A buffer system is a solution that prevents the drastic change in the concentration of H+ ions (and pH) in the system. It is useful in the biological system because proteins and enzymes are highly susceptible to degradation and denaturation at any time if there is a change in pH. A buffer solution consists of two components; a weak base and its conjugate acid.
For example, there are many types of buffer systems in our bodies. These are ammonia buffer systems (composed of ammonia and ammonium ions), bicarbonate buffer systems (composed of bicarbonate ions and carbon dioxide), and many others involved in amino acids and peptides. A buffer solution is also important for the protein and enzyme work in the biochemistry laboratory, where researchers used it for the extraction of proteins/enzymes and their storage without letting them degrade.

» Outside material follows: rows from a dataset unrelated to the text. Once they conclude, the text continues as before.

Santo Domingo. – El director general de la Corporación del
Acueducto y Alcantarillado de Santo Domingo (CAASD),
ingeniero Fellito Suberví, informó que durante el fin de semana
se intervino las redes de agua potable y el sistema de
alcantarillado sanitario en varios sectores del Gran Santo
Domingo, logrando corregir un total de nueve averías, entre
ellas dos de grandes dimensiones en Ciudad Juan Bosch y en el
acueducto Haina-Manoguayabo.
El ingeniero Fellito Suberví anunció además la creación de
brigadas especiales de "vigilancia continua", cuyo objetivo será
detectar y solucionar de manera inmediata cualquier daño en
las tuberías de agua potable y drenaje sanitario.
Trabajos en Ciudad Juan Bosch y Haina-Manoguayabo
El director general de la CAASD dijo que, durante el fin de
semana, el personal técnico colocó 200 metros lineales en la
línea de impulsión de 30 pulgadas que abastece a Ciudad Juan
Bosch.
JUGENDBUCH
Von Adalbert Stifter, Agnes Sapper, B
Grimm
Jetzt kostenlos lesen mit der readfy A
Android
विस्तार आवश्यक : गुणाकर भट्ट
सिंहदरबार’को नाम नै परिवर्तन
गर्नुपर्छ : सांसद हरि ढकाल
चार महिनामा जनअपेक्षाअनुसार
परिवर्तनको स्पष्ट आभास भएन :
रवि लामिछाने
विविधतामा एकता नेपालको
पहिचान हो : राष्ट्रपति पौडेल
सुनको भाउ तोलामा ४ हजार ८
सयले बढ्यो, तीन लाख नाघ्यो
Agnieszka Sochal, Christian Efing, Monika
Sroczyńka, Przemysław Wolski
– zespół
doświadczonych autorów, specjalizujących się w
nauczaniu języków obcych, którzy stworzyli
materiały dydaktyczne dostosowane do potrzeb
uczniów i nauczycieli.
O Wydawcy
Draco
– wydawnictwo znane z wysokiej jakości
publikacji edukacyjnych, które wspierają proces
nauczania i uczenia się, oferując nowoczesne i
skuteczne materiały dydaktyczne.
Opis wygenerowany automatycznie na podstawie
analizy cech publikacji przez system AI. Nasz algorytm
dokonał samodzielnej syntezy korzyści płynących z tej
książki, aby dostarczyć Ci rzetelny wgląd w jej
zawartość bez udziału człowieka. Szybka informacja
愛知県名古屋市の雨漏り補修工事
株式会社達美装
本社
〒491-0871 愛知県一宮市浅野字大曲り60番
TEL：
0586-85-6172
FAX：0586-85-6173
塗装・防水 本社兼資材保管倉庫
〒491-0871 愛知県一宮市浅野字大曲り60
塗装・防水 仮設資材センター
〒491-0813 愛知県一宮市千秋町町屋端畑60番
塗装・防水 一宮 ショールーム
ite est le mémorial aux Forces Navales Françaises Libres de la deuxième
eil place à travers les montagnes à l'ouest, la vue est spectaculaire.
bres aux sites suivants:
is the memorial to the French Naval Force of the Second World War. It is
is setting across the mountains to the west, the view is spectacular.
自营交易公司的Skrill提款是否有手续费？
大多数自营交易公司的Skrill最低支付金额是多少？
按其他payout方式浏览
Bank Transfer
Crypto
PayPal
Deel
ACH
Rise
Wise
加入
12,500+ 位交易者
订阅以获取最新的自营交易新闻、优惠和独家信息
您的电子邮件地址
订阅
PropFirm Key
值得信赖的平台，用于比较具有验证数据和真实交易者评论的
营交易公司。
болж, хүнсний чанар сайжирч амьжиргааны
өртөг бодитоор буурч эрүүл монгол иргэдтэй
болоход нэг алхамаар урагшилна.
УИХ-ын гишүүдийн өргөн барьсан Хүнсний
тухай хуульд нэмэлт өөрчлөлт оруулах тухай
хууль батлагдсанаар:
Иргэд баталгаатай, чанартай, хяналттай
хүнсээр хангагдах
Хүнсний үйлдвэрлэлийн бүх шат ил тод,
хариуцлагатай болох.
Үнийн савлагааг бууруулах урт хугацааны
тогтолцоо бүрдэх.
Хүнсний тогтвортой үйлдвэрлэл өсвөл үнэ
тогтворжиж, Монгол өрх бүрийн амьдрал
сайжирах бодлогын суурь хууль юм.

If there is an increase in pH, the acidic component of the buffer solution will neutralize the OH- ions if there is a decrease in pH the basic component of the buffer solution will neutralize the H+ ions. In this way, the buffer system prevents the drastic change in the pH of the solution. However, every buffer system has its own buffering zone, beyond that they will not work. This is because, out of the buffering zone or range, there will be no acidic or basic components left to neutralize the H+ or OH- ions.
Every buffer system is measured by its ionic strength and pH value. As, for example, 50 mM phosphate buffer of pH 6.8 where 50 mM is the ionic strength of the phosphate buffer and 6.8 is the working pH of that buffer and its buffering zone will be 6.8± 1. That means the phosphate buffer of pH 6.8 can work well within the range of pH 5.8 to pH 7.8. I hope it is clear to you now the importance of a buffer system.